Each line below is to be repeated exactly; any picture is to be left out.

◆ Transcribed page contents ◆
+===+
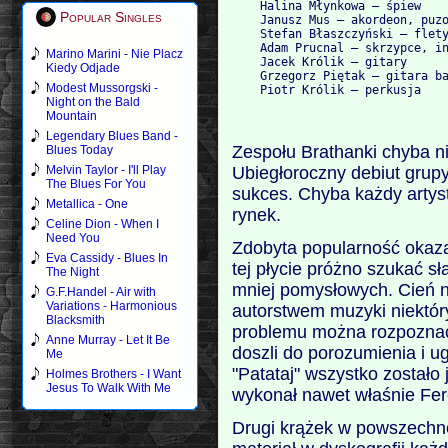
    Halina Młynkowa – śpiew

Popular Singles
    Janusz Mus – akordeon, puzo
    Stefan Błaszczyński – flety
    Adam Prucnal – skrzypce, in
Marino Marini - Nie Placz
    Jacek Królik – gitary

Kiedy Odjade
    Grzegorz Piętak – gitara ba
Modest Mussorgski -
Night on the Bald
Mountain
Legendary Blues Band -
Zespołu Brathanki chyba n
Blues Today
Ubiegłoroczny debiut grupy
Melvin Taylor - I'll Play
The Blues For You
sukces. Chyba każdy artyst
Metallica - One
rynek.
Celine Dion - When I
Need You
Zdobyta popularność okazał
Eva Cassidy - Blues In
tej płycie próżno szukać 
The Night
mniej pomysłowych. Cień n
G.F.Handel - Air with
Variations - Harmonious
autorstwem muzyki niektór
Blacksmith
problemu można rozpoznać 
Anne Murray - Let It Be
doszli do porozumienia i 
Me
"Patataj" wszystko zostało
Holmes Brothers - I Want
Jesus To Walk With Me
wykonał nawet właśnie Fe
Drugi krążek w powszechnej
+===+
◆ Answer to the problem ◆
    Halina Młynkowa – śpiew

Popular Singles
    Janusz Mus – akordeon, puzo
    Stefan Błaszczyński – flety
    Adam Prucnal – skrzypce, in
Marino Marini - Nie Placz
    Jacek Królik – gitary

Kiedy Odjade
    Grzegorz Piętak – gitara ba
Modest Mussorgski -
Night on the Bald
Mountain
Legendary Blues Band -
Zespołu Brathanki chyba n
Blues Today
Ubiegłoroczny debiut grupy
Melvin Taylor - I'll Play
The Blues For You
sukces. Chyba każdy artyst
Metallica - One
rynek.
Celine Dion - When I
Need You
Zdobyta popularność okazał
Eva Cassidy - Blues In
tej płycie próżno szukać 
The Night
mniej pomysłowych. Cień n
G.F.Handel - Air with
Variations - Harmonious
autorstwem muzyki niektór
Blacksmith
problemu można rozpoznać 
Anne Murray - Let It Be
doszli do porozumienia i 
Me
"Patataj" wszystko zostało
Holmes Brothers - I Want
Jesus To Walk With Me
wykonał nawet właśnie Fe
Drugi krążek w powszechnej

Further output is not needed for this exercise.